We analyzed whether age-related differences in the differentiation of both recent-thymic-emigrant-(RTE)- regulatory (Tregs) and RTE-responder T cells (Tresps) into CD31--memory Tregs/Tresps led to differences in the suppressive activity of naïve and memory Tregs on autologous Tresps between healthy volunteers (n= 89) and dialysis patients (n=80).

Results

Our findings suggest, that the thymic release of RTE-Tregs decreases with age and thereby causes their enhanced differentiation via CD31+-memory Tregs into CD31--memory Tregs, so that the suppressive activity of both naïve and memory-Tregs is maintained with age in healthy controls. In addition, the decreasing thymic release of RTE-Tresps may cause their enhanced differentiation via MN-Tresps into CD31--memory-Tresps. Thus, the reactivity of the total Tresp pool may be weakened with age, as the resulting CD31--memory- Tresps may be much more sensitive to apoptosis. Presumably, both effects contribute to the fact that the functional activity of Tregs increases with age in healthy volunteers. Dialysis patients exhibit an increased RTE-Treg differentiation via CD31+-memory Tregs which may enhance the suppressive activity of both naïve CD45RA+- and CD45RA--memory-Tregs, especially in young individuals. However, the differentiation of RTE-Tresps via MN-Tresps, seen in healthy volunteers, could not be detected in dialysis patients. Instead, there was an age-dependent increase in the differentiation via CD31+-memory Tresps into CD31--memory Tresps in dialysis patients.

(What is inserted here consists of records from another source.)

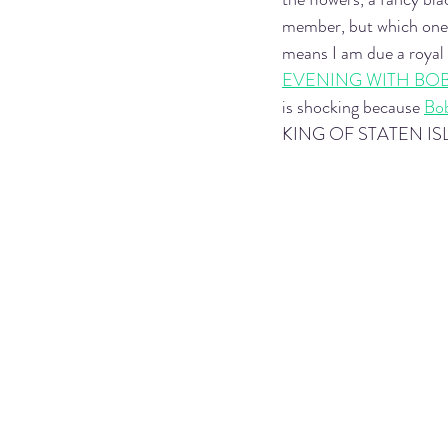
member, but which one w
means I am due a royal
EVENING WITH BO
is shocking because 
Bo
KING OF STATEN ISLAND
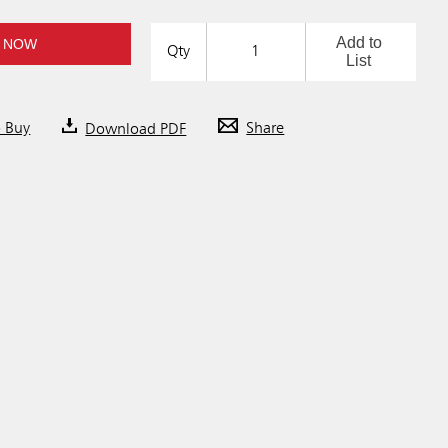
Add to
 NOW
Qty
List
o Buy
Download PDF
Share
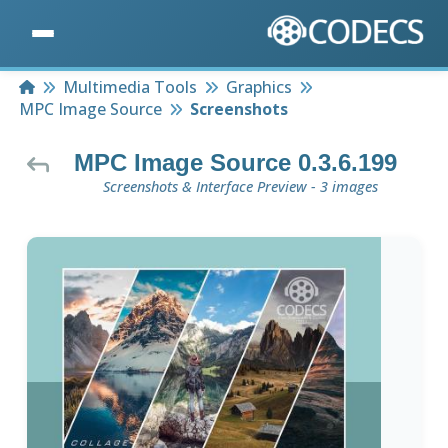
Home
Multimedia Tools
Graphics
MPC Image Source
Screenshots
MPC Image Source 0.3.6.199
Screenshots & Interface Preview - 3 images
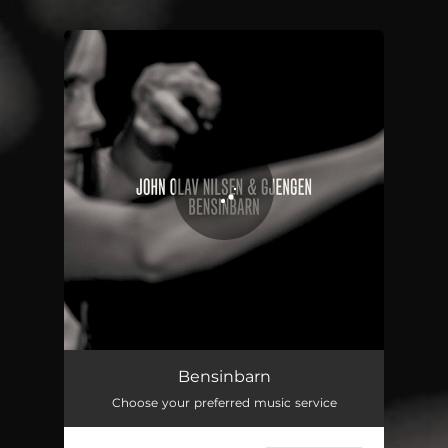
.
You're all set!
Bensinbarn
04:57
Bensinbarn
Choose your preferred music service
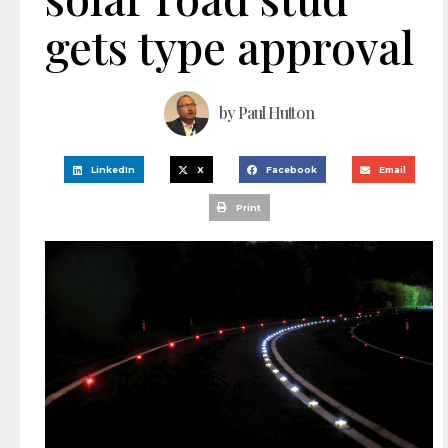
gets type approval
by
Paul Hutton
LinkedIn
X
Facebook
Email
Print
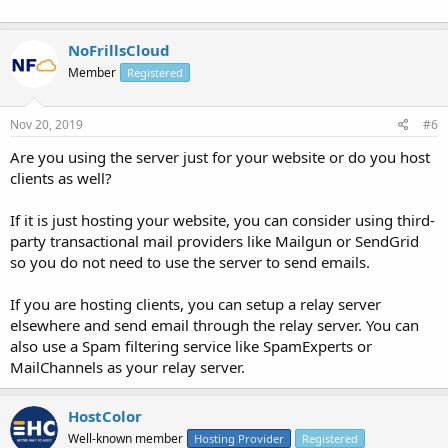
NoFrillsCloud
Member
Registered
Nov 20, 2019
#6
Are you using the server just for your website or do you host
clients as well?
If it is just hosting your website, you can consider using third-
party transactional mail providers like Mailgun or SendGrid
so you do not need to use the server to send emails.
If you are hosting clients, you can setup a relay server
elsewhere and send email through the relay server. You can
also use a Spam filtering service like SpamExperts or
MailChannels as your relay server.
HostColor
Well-known member
Hosting Provider
Registered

This effect may strengthen the functionality of Tresps with age and explain why Tregs of elderly dialysis patients show difficulties suppressing autologous Tresps, but preserve the ability to suppress non-autologous Tresps of healthy volunteers.

Conclusion

The aging immune system sustainably suppresses autoimmunity, but favors the incidence of inflammation. In contrast, the increased age-dependent production of highly apoptosis-resistant CD31--memory-Tresps in dialysis patients may cause chronic inflammatory conditions in these patients.